お隣さんの恋愛事情
「大丈夫?どうしよ、恭子ちゃんの家がいい?」
は?こんな状態でうちに来てまで飲み直す?バカじゃねぇのか、コイツ。
「もう無理…飲めない…」
「わかってるって!とりあえず恭子ちゃんの家行こ?」
なんだ。送ってくれるのか。なかなかジェントルマンじゃないか。
優しい優しい顔で私の肩を抱き、芸人寄り男はタクシーに乗り込んだ。
その後はウトウトしながらも、何とか家までの道案内をして、約15分後に我が家へ到着。
マンションの入り口まで来ても彼は未だに私の肩を抱いたままで、何だか馴れ馴れしいなとは思ったけど、一人じゃとてもじゃないけど歩けない。チラッと横目で見ればニコッと笑っている。

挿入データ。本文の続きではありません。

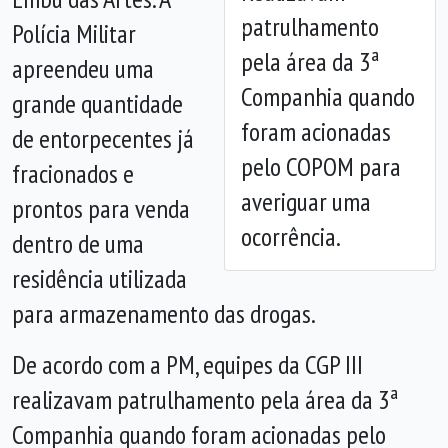
patrulhamento
Polícia Militar
Anterior
Próx
pela área da 3ª
apreendeu uma
Companhia quando
grande quantidade
foram acionadas
de entorpecentes já
pelo COPOM para
fracionados e
averiguar uma
prontos para venda
ocorrência.
dentro de uma
residência utilizada
para armazenamento das drogas.
De acordo com a PM, equipes da CGP III
realizavam patrulhamento pela área da 3ª
Companhia quando foram acionadas pelo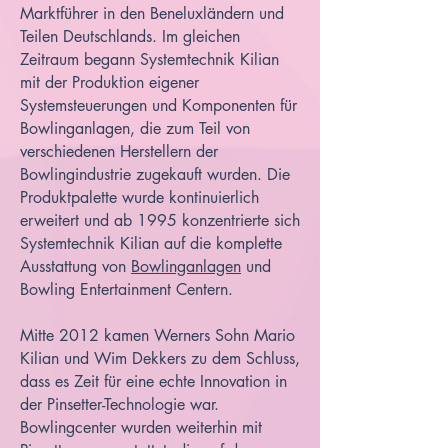
Marktführer in den Beneluxländern und
Teilen Deutschlands. Im gleichen
Zeitraum begann Systemtechnik Kilian
mit der Produktion eigener
Systemsteuerungen und Komponenten für
Bowlinganlagen, die zum Teil von
verschiedenen Herstellern der
Bowlingindustrie zugekauft wurden. Die
Produktpalette wurde kontinuierlich
erweitert und ab 1995 konzentrierte sich
Systemtechnik Kilian auf die komplette
Ausstattung von
Bowlinganlagen
und
Bowling Entertainment Centern.
Mitte 2012 kamen Werners Sohn Mario
Kilian und Wim Dekkers zu dem Schluss,
dass es Zeit für eine echte Innovation in
der Pinsetter-Technologie war.
Bowlingcenter wurden weiterhin mit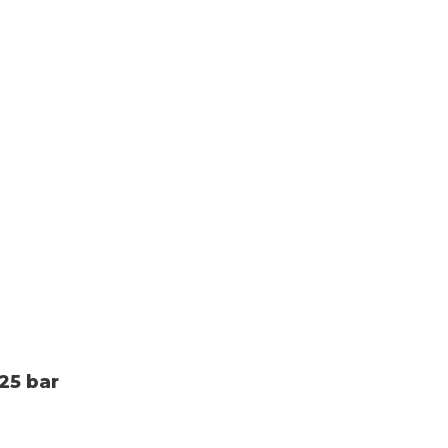
 25 bar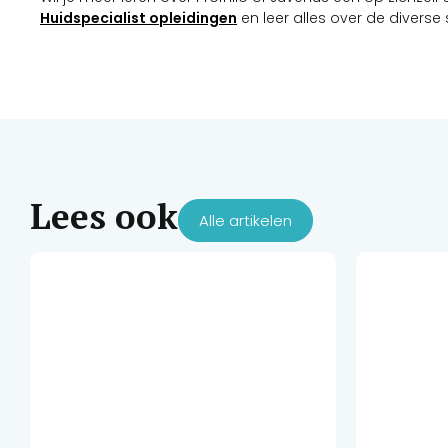
Huidspecialist opleidingen
en leer alles over de diverse
Lees ook
Alle artikelen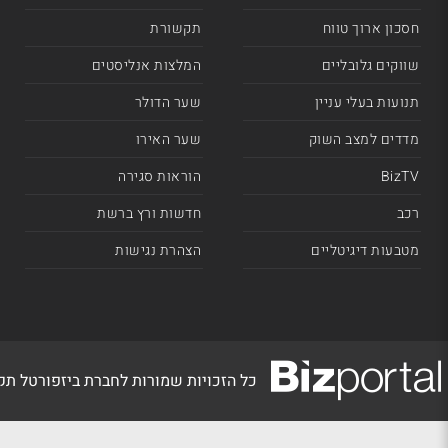
חסכון ארוך טווח
תקשורת
שווקים גלובליים
המלצות אנליסטים
תנועות בעלי עניין
שער הדולר
מדדים למצב השוק
שער האירו
BizTV
הוראות סגירה
רכב
חדשות ורץ ברשת
מטבעות דיגיטליים
הצהרת נגישות
כל הזכויות שמורות לחברת ביזפורטל ת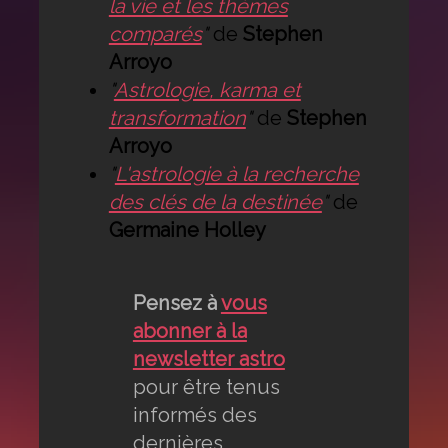
la vie et les thèmes
comparés
"
de
Stephen
Arroyo
"
Astrologie, karma et
transformation
"
de
Stephen
Arroyo
"
L'astrologie à la recherche
des clés de la destinée
"
de
Germaine Holley
Pensez à
vous
abonner à la
newsletter astro
pour être tenus
informés des
dernières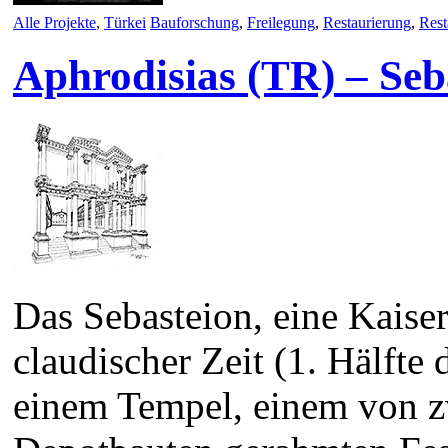
Alle Projekte
,
Türkei
Bauforschung
,
Freilegung
,
Restaurierung
,
Rest
Aphrodisias (TR) – Seb
Das Sebasteion, eine Kaiser
claudischer Zeit (1. Hälfte 
einem Tempel, einem von z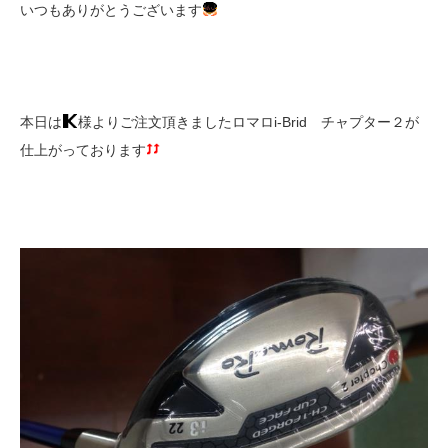
いつもありがとうございます
本日は
様よりご注文頂きましたロマロi-Brid チャプター２が
仕上がっております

フラフラする足取りで、もうほとんど回っていない(いつもだけど)頭と重い体を引きずられるようにしてエレベーターに乗った。
「恭子ちゃんの部屋何階?」
「んーとね、7階!あっ、…やっぱ8階だ!」
ヤバいヤバい。7階は前に住んでたとこだ。
真っ直ぐに上へ上へと上がっていくエレベーターの中は、酒の匂いと生温い空気で気分が悪くなった。
ちょっとヤバいかも、なんて思ったりもしたけど、どうせすぐ着くからと安心していた。